January 15, 2024 | Bo Chen, Xingyi Cheng, Pan Li, Yangli-ao Geng, Jing Gong, Shen Li, Zhilei Bei, Xu Tan, Boyan Wang, Xin Zeng, Chiming Liu, Aohan Zeng, Yuxiao Dong, Jie Tang, Le Song
xTrimoPGLM is a unified 100B-scale pre-trained transformer model designed for protein language understanding and generation. It addresses the limitations of existing models by combining autoencoding and autoregressive pre-training objectives, enabling the model to handle both protein understanding and generation tasks simultaneously. The model is trained on a large dataset of 940 million unique protein sequences, with 100 billion parameters and 1 trillion training tokens. xTrimoPGLM outperforms other advanced baselines in 18 protein understanding benchmarks across four categories. It also facilitates an atomic-resolution view of protein structures, leading to an advanced 3D structural prediction model that surpasses existing language model-based tools. The model can generate de novo protein sequences following the principles of natural ones and can perform programmable generation after supervised fine-tuning on curated sequences. These results highlight the substantial capability and versatility of xTrimoPGLM in understanding and generating protein sequences, contributing to the evolving landscape of foundation models in protein science.

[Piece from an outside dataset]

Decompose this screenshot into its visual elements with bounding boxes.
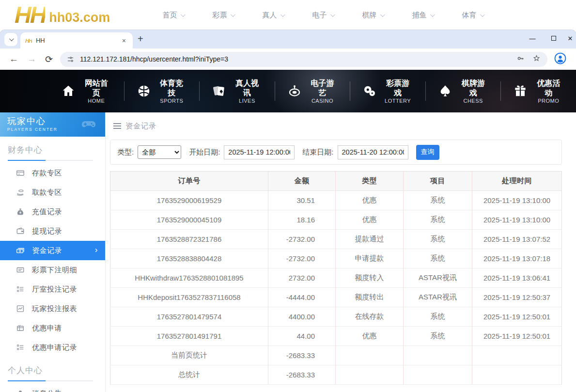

The xTrimoPGLM framework combines the strengths of autoregressive blank infilling and bidirectional attention. It uses a Masked Language Model (MLM) objective to enhance its understanding capacity and a General Language Model (GLM) objective for generation. The model is trained on a large dataset of protein sequences and achieves low perplexity on out-of-distribution protein sequences. It also performs well in protein structure prediction, with xT-Fold achieving impressive TM-scores in CAMEO and CASP15 benchmarks. xTrimoPGLM-100B shows significant improvements in protein understanding tasks, surpassing previous state-of-the-art methods in 15 out of 18 tasks. The model also demonstrates the ability to generate de novo protein sequences with diverse structures and can be fine-tuned for specific structural and biophysical properties. However, the model faces challenges in generating sequences with specific properties or families, and there are limitations in its ability to handle out-of-distribution data. Despite these challenges, xTrimoPGLM shows great potential as a programmable model for exploring and synthesizing the vast protein space.xTrimoPGLM is a unified 100B-scale pre-trained transformer model designed for protein language understanding and generation. It addresses the limitations of existing models by combining autoencoding and autoregressive pre-training objectives, enabling the model to handle both protein understanding and generation tasks simultaneously. The model is trained on a large dataset of 940 million unique protein sequences, with 100 billion parameters and 1 trillion training tokens. xTrimoPGLM outperforms other advanced baselines in 18 protein understanding benchmarks across four categories. It also facilitates an atomic-resolution view of protein structures, leading to an advanced 3D structural prediction model that surpasses existing language model-based tools. The model can generate de novo protein sequences following the principles of natural ones and can perform programmable generation after supervised fine-tuning on curated sequences. These results highlight the substantial capability and versatility of xTrimoPGLM in understanding and generating protein sequences, contributing to the evolving landscape of foundation models in protein science.
The xTrimoPGLM framework combines the strengths of autoregressive blank infilling and bidirectional attention. It uses a Masked Language Model (MLM) objective to enhance its understanding capacity and a General Language Model (GLM) objective for generation. The model is trained on a large dataset of protein sequences and achieves low perplexity on out-of-distribution protein sequences. It also performs well in protein structure prediction, with xT-Fold achieving impressive TM-scores in CAMEO and CASP15 benchmarks. xTrimoPGLM-100B shows significant improvements in protein understanding tasks, surpassing previous state-of-the-art methods in 15 out of 18 tasks. The model also demonstrates the ability to generate de novo protein sequences with diverse structures and can be fine-tuned for specific structural and biophysical properties. However, the model faces challenges in generating sequences with specific properties or families, and there are limitations in its ability to handle out-of-distribution data. Despite these challenges, xTrimoPGLM shows great potential as a programmable model for exploring and synthesizing the vast protein space.